Handle exceptions during draining pending calls / streams#12737
Handle exceptions during draining pending calls / streams#12737kannanjgithub wants to merge 5 commits intogrpc:masterfrom
Conversation
…handled framing exception during the draining of DelayedStream. When MessageFramer throws an exception (e.g., RESOURCE_EXHAUSTED), it bubbles up through DelayedStream.drainPendingCalls and is eventually caught and swallowed by ThreadlessExecutor.runQuietly. This leaves the DelayedStream in an inconsistent state (where passThrough is still false), and the responseFuture never completes, causing the blocking call to hang forever. I have implemented a fix that adds proper exception handling to the draining loops in both DelayedStream and DelayedClientCall. When an exception occurs during draining: 1. The realStream (or realCall) is explicitly cancelled with the error. 2. The pending calls are cleared. 3. The stream/call transitions to passThrough = true to prevent getting stuck. 4. The listener's pending callbacks are drained, ensuring that any closure notifications are delivered to the application.

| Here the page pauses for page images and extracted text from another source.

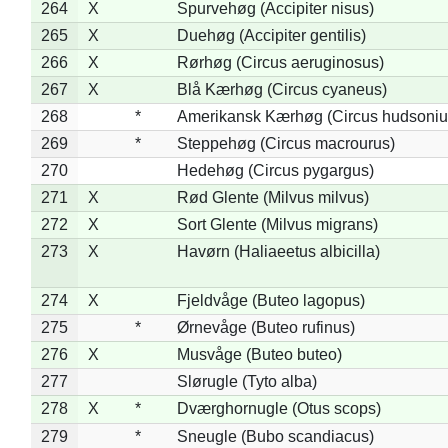
264
X
Spurvehøg (Accipiter nisus)
265
X
Duehøg (Accipiter gentilis)
266
X
Rørhøg (Circus aeruginosus)
267
X
Blå Kærhøg (Circus cyaneus)
268
*
Amerikansk Kærhøg (Circus hudsoniu
269
*
Steppehøg (Circus macrourus)
270
Hedehøg (Circus pygargus)
271
X
Rød Glente (Milvus milvus)
272
X
Sort Glente (Milvus migrans)
273
X
Havørn (Haliaeetus albicilla)
274
X
Fjeldvåge (Buteo lagopus)
275
*
Ørnevåge (Buteo rufinus)
276
X
Musvåge (Buteo buteo)
277
Slørugle (Tyto alba)
278
X
*
Dværghornugle (Otus scops)
279
*
Sneugle (Bubo scandiacus)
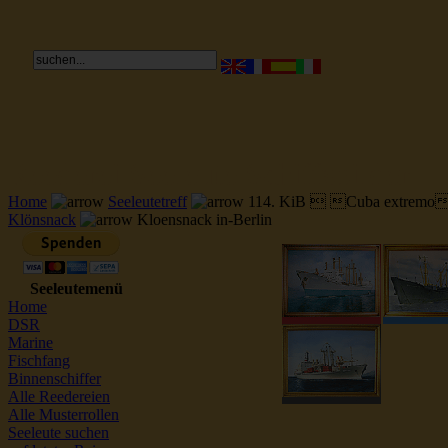
Reederei Seeleute Schiffsbilder
Home
Seeleutetreff
114. KiB  Cuba extremo
Klönsnack
Kloensnack in-Berlin
Seeleutemenü
Home
DSR
Marine
Fischfang
Binnenschiffer
Alle Reedereien
Alle Musterrollen
Seeleute suchen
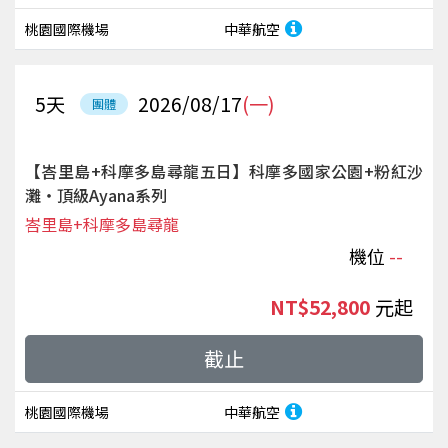
桃園國際機場
中華航空
5
天
2026/08/17
(一)
團體
【峇里島+科摩多島尋龍五日】科摩多國家公園+粉紅沙
灘‧頂級Ayana系列
峇里島+科摩多島尋龍
機位
--
NT$52,800
起
截止
桃園國際機場
中華航空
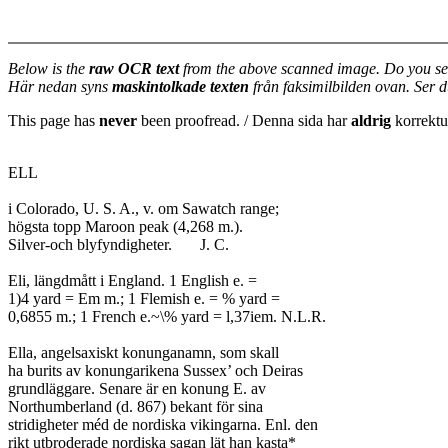
Below is the
raw OCR text
from the above scanned image. Do you se
Här nedan syns
maskintolkade texten
från faksimilbilden ovan. Ser 
This page has
never
been proofread. / Denna sida har
aldrig
korrektur
ELL

i Colorado, U. S. A., v. om Sawatch range;

högsta topp Maroon peak (4,268 m.).

Silver-och blyfyndigheter.	J. C.

Eli, längdmått i England. 1 English e. =

1)4 yard = Em m.; 1 Flemish e. = % yard =

0,6855 m.; 1 French e.~\% yard = l,37iem. N.L.R.

Ella, angelsaxiskt konunganamn, som skall

ha burits av konungarikena Sussex’ och Deiras

grundläggare. Senare är en konung E. av

Northumberland (d. 867) bekant för sina

stridigheter méd de nordiska vikingarna. Enl. den

rikt utbroderade nordiska sagan lät han kasta*
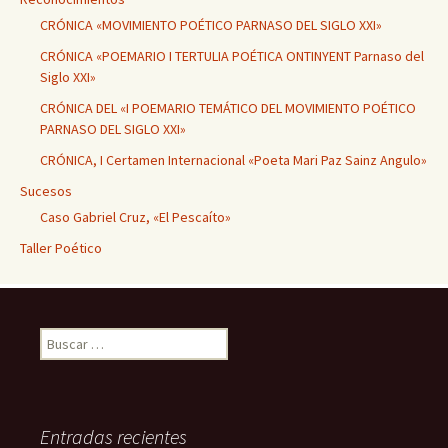
CRÓNICA «MOVIMIENTO POÉTICO PARNASO DEL SIGLO XXI»
CRÓNICA «POEMARIO I TERTULIA POÉTICA ONTINYENT Parnaso del
Siglo XXI»
CRÓNICA DEL «I POEMARIO TEMÁTICO DEL MOVIMIENTO POÉTICO
PARNASO DEL SIGLO XXI»
CRÓNICA, I Certamen Internacional «Poeta Mari Paz Sainz Angulo»
Sucesos
Caso Gabriel Cruz, «El Pescaíto»
Taller Poético
Buscar:
Entradas recientes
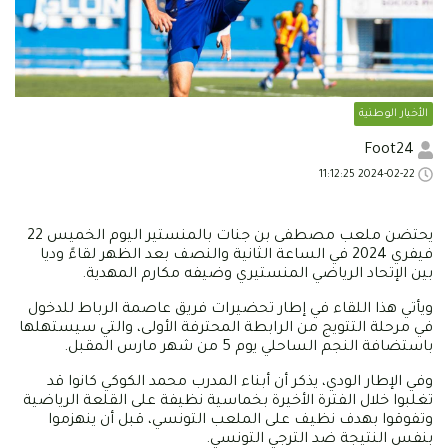
الأخبار الوطنية
Foot24
2024-02-22 11:12:25
يحتضن ملعب مصطفى بن جنات بالمنستير اليوم الخميس 22
فيفري 2024 في الساعة الثانية والنصف بعد الظهر لقاءً وديا
بين الإتحاد الرياضي المنستيري وضيفه مكارم المهدية.
ويأتي هذا اللقاء في إطار تحضيرات فريق عاصمة الرباط للدخول
في مرحلة التتويج من الرابطة المحترفة الأولى، والتي سيستهلها
باستضافة النجم الساحلي يوم 5 من شهر مارس المقبل.
وفي الإطار الودي، يذكر أن أبناء المدرب محمد الكوكي كانوا قد
تغلبوا خلال الفترة الأخيرة بخماسية نظيفة على القلعة الرياضية
وتفوقوا بهدف نظيف على الملعب التونسي، قبل أن ينهزموا
بنفس النتيجة ضد الترجي التونسي.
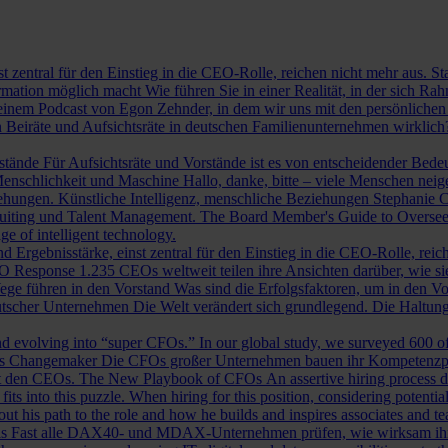
st zentral für den Einstieg in die CEO-Rolle, reichen nicht mehr aus. 
ormation möglich macht
Wie führen Sie in einer Realität, in der sich 
nem Podcast von Egon Zehnder, in dem wir uns mit den persönlichen 
 Beiräte und Aufsichtsräte in deutschen Familienunternehmen wirklich
rstände
Für Aufsichtsräte und Vorstände ist es von entscheidender Bedeut
nschlichkeit und Maschine
Hallo, danke, bitte – viele Menschen neig
iehungen.
Künstliche Intelligenz, menschliche Beziehungen
Stephanie C
ruiting und Talent Management.
The Board Member's Guide to Overse
e of intelligent technology.
d Ergebnisstärke, einst zentral für den Einstieg in die CEO-Rolle, reic
O Response
1.235 CEOs weltweit teilen ihre Ansichten darüber, wie si
ege führen in den Vorstand
Was sind die Erfolgsfaktoren, um in den 
tscher Unternehmen
Die Welt verändert sich grundlegend. Die Haltu
 evolving into “super CFOs.” In our global study, we surveyed 600 of th
als Changemaker
Die CFOs großer Unternehmen bauen ihr Kompetenzprofi
it den CEOs.
The New Playbook of CFOs
An assertive hiring process d
s into this puzzle. When hiring for this position, considering potential i
 his path to the role and how he builds and inspires associates and t
ls
Fast alle DAX40- und MDAX-Unternehmen prüfen, wie wirksam ihr Auf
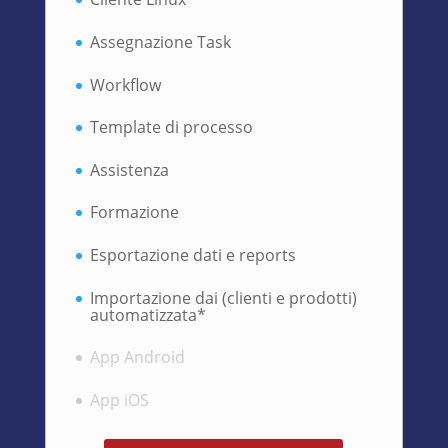
Assegnazione Task
Workflow
Template di processo
Assistenza
Formazione
Esportazione dati e reports
Importazione dai (clienti e prodotti)
automatizzata*
App Android
App iOS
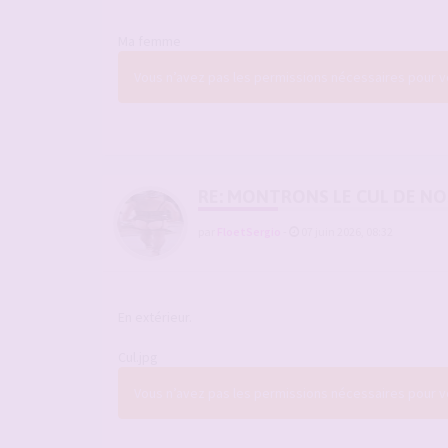
Ma femme
Vous n’avez pas les permissions nécessaires pour voi
RE: MONTRONS LE CUL DE N
par
FloetSergio
-
07 juin 2026, 08:32
En extérieur.
Cul.jpg
Vous n’avez pas les permissions nécessaires pour voi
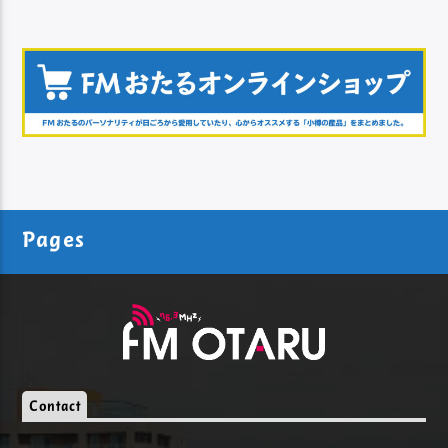
Pages
Contact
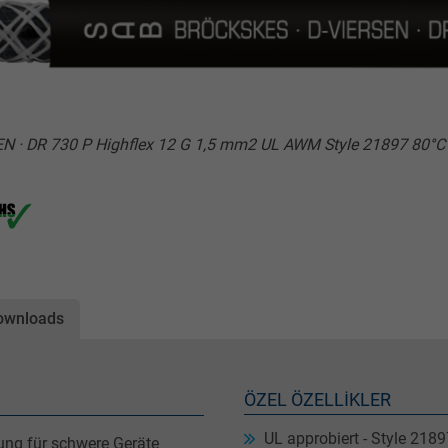
EN · DR 730 P Highflex 12 G 1,5 mm2 UL AWM Style 21897 80°C
ownloads
ÖZEL ÖZELLIKLER
UL approbiert - Style 2189
ung für schwere Geräte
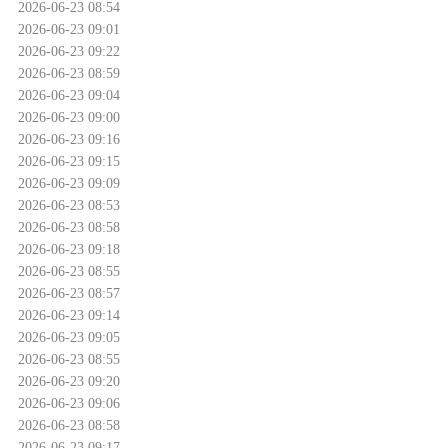
2026-06-23 08:54
2026-06-23 09:01
2026-06-23 09:22
2026-06-23 08:59
2026-06-23 09:04
2026-06-23 09:00
2026-06-23 09:16
2026-06-23 09:15
2026-06-23 09:09
2026-06-23 08:53
2026-06-23 08:58
2026-06-23 09:18
2026-06-23 08:55
2026-06-23 08:57
2026-06-23 09:14
2026-06-23 09:05
2026-06-23 08:55
2026-06-23 09:20
2026-06-23 09:06
2026-06-23 08:58
2026-06-23 09:17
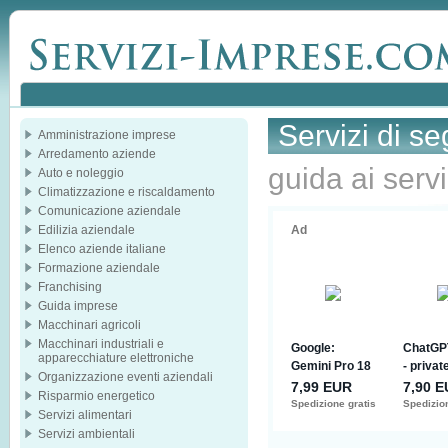
Servizi di se
Amministrazione imprese
Arredamento aziende
guida ai servi
Auto e noleggio
Climatizzazione e riscaldamento
Comunicazione aziendale
Edilizia aziendale
Elenco aziende italiane
Formazione aziendale
Franchising
Guida imprese
Macchinari agricoli
Macchinari industriali e
apparecchiature elettroniche
Organizzazione eventi aziendali
Risparmio energetico
Servizi alimentari
Servizi ambientali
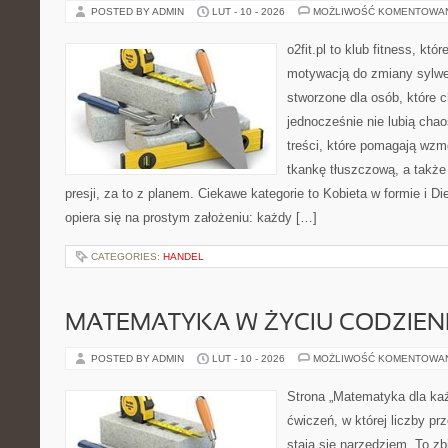
POSTED BY ADMIN
LUT - 10 - 2026
MOŻLIWOŚĆ KOMENTOWA
o2fit.pl to klub fitness, kt
motywacją do zmiany sylwetk
stworzone dla osób, które c
jednocześnie nie lubią chao
treści, które pomagają wzm
tkankę tłuszczową, a takż
presji, za to z planem. Ciekawe kategorie to Kobieta w formie i Die
opiera się na prostym założeniu: każdy […]
CATEGORIES:
HANDEL
MATEMATYKA W ŻYCIU CODZIE
POSTED BY ADMIN
LUT - 10 - 2026
MOŻLIWOŚĆ KOMENTOWA
Strona „Matematyka dla każ
ćwiczeń, w której liczby pr
stają się narzędziem. To zb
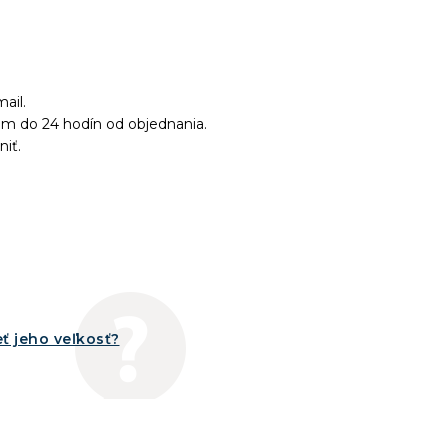
ail.
ám do 24 hodín od objednania.
niť.
ť jeho veľkosť?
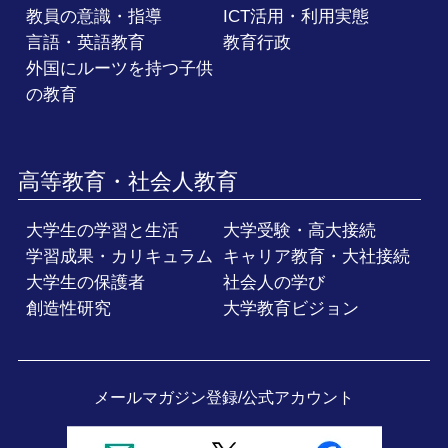
教員の意識・指導
ICT活用・利用実態
言語・英語教育
教育行政
外国にルーツを持つ子供
の教育
高等教育・社会人教育
大学生の学習と生活
大学受験・高大接続
学習成果・カリキュラム
キャリア教育・大社接続
大学生の保護者
社会人の学び
創造性研究
大学教育ビジョン
メールマガジン登録/
公式アカウント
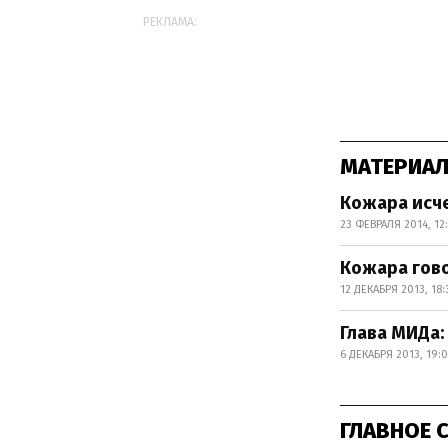
РЕКЛАМА:
МАТЕРИАЛ
Кожара исч
23 ФЕВРАЛЯ 2014, 12
Кожара гово
12 ДЕКАБРЯ 2013, 18:
Глава МИДа:
6 ДЕКАБРЯ 2013, 19:0
ГЛАВНОЕ 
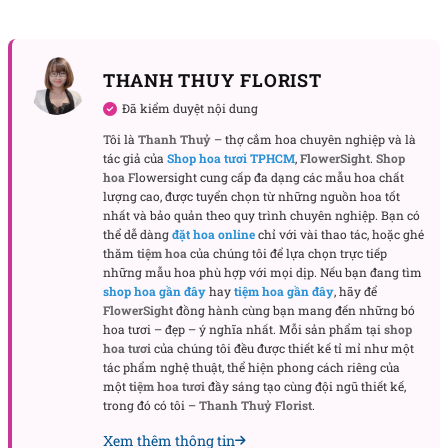
THANH THUY FLORIST
Đã kiểm duyệt nội dung
Tôi là
Thanh Thuỷ
– thợ cắm hoa chuyên nghiệp và là
tác giả của
Shop hoa tươi TPHCM
,
FlowerSight
.
Shop
hoa
Flowersight cung cấp đa dạng các mẫu hoa chất
lượng cao, được tuyển chọn từ những nguồn hoa tốt
nhất và bảo quản theo quy trình chuyên nghiệp. Bạn có
thể dễ dàng
đặt hoa online
chỉ với vài thao tác, hoặc ghé
thăm
tiệm hoa
của chúng tôi để lựa chọn trực tiếp
những mẫu hoa phù hợp với mọi dịp. Nếu bạn đang tìm
shop hoa gần đây
hay
tiệm hoa gần đây
, hãy để
FlowerSight
đồng hành cùng bạn mang đến những bó
hoa tươi – đẹp – ý nghĩa nhất. Mỗi sản phẩm tại
shop
hoa tươi
của chúng tôi đều được thiết kế tỉ mỉ như một
tác phẩm nghệ thuật, thể hiện phong cách riêng của
một
tiệm hoa tươi
đầy sáng tạo cùng đội ngũ thiết kế,
trong đó có tôi –
Thanh Thuỷ Florist
.
Xem thêm thông tin
Bó hoa hồng
“Mối tình vô vàn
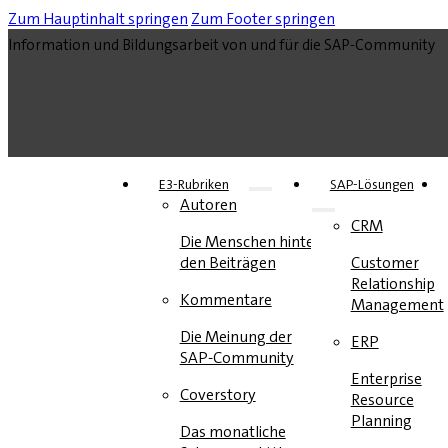
Zum Hauptinhalt springen
Zum Footer springen
Information und Bildungsarbeit von und für die SAP-Community
E3-Rubriken
SAP-Lösungen
Autoren
CRM
Die Menschen hinter
den Beiträgen
Customer
Relationship
Kommentare
Management
Die Meinung der
ERP
SAP-Community
Enterprise
Coverstory
Resource
Planning
Das monatliche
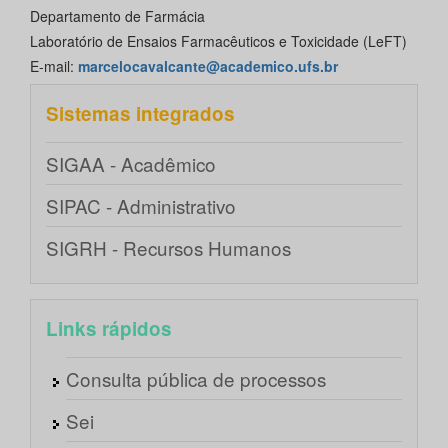
Departamento de Farmácia
Laboratório de Ensaios Farmacêuticos e Toxicidade (LeFT)
E-mail:
marcelocavalcante@academico.ufs.br
Sistemas integrados
SIGAA - Acadêmico
SIPAC - Administrativo
SIGRH - Recursos Humanos
Links rápidos
Consulta pública de processos
Sei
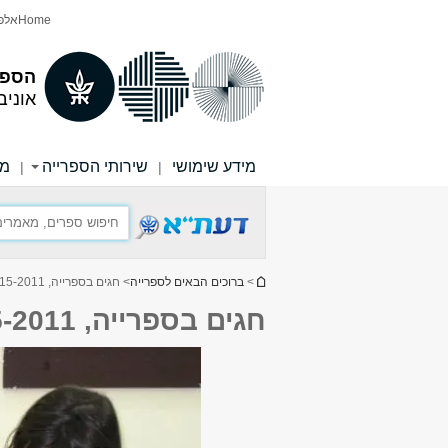
תוכן
תפריט
Home
אלפו
עליון
ראשי
הספר
אוניב
מידע שימושי
שירותי הספרייה
מש
|
|
הינך נמצא כאן
>
ברוכים הבאים לספרייה
> חגים בספרייה, 2015-2011.
חגים בספרייה, 2015-2011.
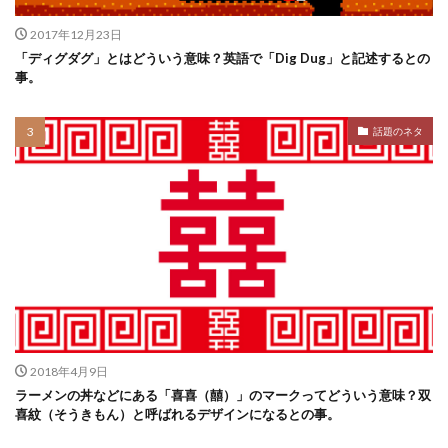
2017年12月23日
「ディグダグ」とはどういう意味？英語で「Dig Dug」と記述するとの
事。
話題のネタ
2018年4月9日
ラーメンの丼などにある「喜喜（囍）」のマークってどういう意味？双
喜紋（そうきもん）と呼ばれるデザインになるとの事。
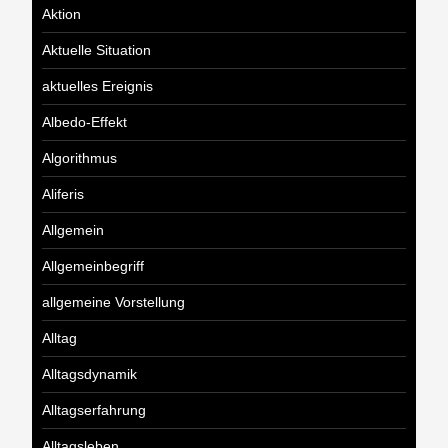
Aktion
Aktuelle Situation
aktuelles Ereignis
Albedo-Effekt
Algorithmus
Aliferis
Allgemein
Allgemeinbegriff
allgemeine Vorstellung
Alltag
Alltagsdynamik
Alltagserfahrung
Alltagsleben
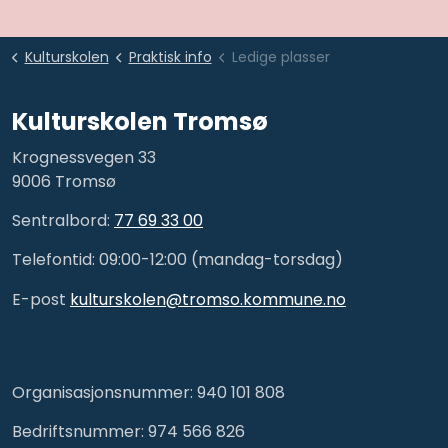
Kulturskolen
Praktisk info
Ledige plasser
Kulturskolen Tromsø
Krognessvegen 33
9006 Tromsø
Sentralbord:
77 69 33 00
Telefontid: 09:00-12:00 (mandag-torsdag)
E-post
kulturskolen@tromso.kommune.no
Organisasjonsnummer: 940 101 808
Bedriftsnummer: 974 566 826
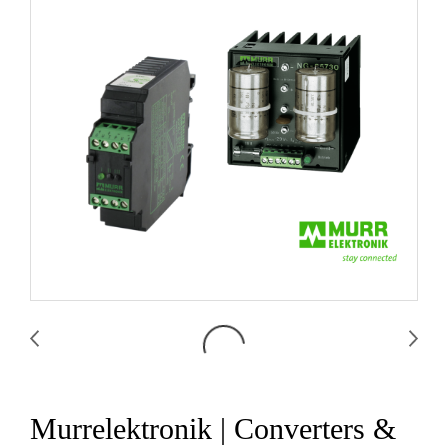
Murrelektronik | Converters &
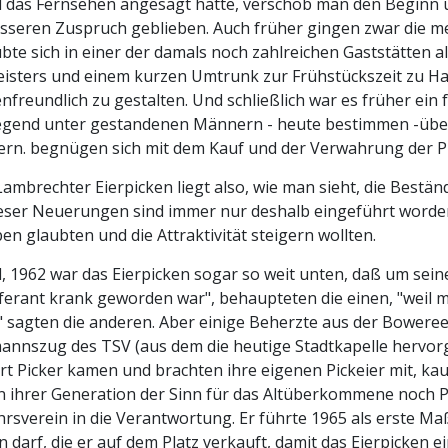
 das Fernsehen angesagt hatte, verschob man den Beginn um
sseren Zuspruch geblieben. Auch früher gingen zwar die m
bte sich in einer der damals noch zahlreichen Gaststätten a
isters und einem kurzen Umtrunk zur Frühstückszeit zu Ha
enfreundlich zu gestalten. Und schließlich war es früher ein 
egend unter gestandenen Männern - heute bestimmen -über
tern. begnügen sich mit dem Kauf und der Verwahrung der Pi
ambrechter Eierpicken liegt also, wie man sieht, die Bestän
ieser Neuerungen sind immer nur deshalb eingeführt worden
en glaubten und die Attraktivität steigern wollten.
, 1962 war das Eierpicken sogar so weit unten, daß um sein
eferant krank geworden war", behaupteten die einen, "weil 
" sagten die anderen. Aber einige Beherzte aus der Boweree e
annszug des TSV (aus dem die heutige Stadtkapelle hervorg
t Picker kamen und brachten ihre eigenen Pickeier mit, ka
n ihrer Generation der Sinn für das Altüberkommene noch Pl
rsverein in die Verantwortung. Er führte 1965 als erste Ma
 darf, die er auf dem Platz verkauft, damit das Eierpicken ein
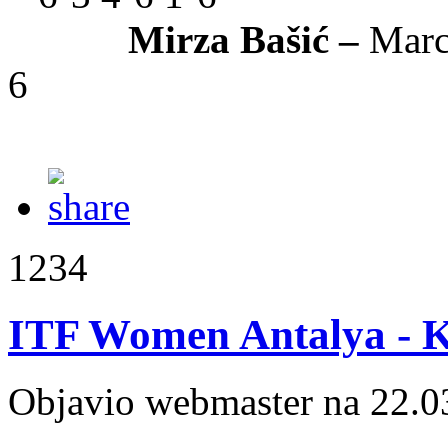
Mirza Bašić –
Marc
6
1234
ITF Women Antalya - Ka
Objavio webmaster na 22.0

…Stream and DelayedClientCall
ejona86
left a comment
There was a problem hiding this comment.
I think this isn't a great way to fix #12109 . The problem is "we shouldn't be throwing." Maybe we should be throwing for Error, like out-of-memory. But definitely not for this self-created exception. I do wonder why people are using withMaxOutboundMessageSize(), as it exists only as a hack to support the option in service config (it really shouldn't have even been a public API). That said, it can still happen with service config, so we do need to handled it (and it exits in service config as a hack for lack a server-side service config).
Not to say this PR is useless. We should indeed handle exceptions from the client better in some of these cases. But I don't think we should rely on the client's exception handling at all in the withMaxOutboundMessageSize() case.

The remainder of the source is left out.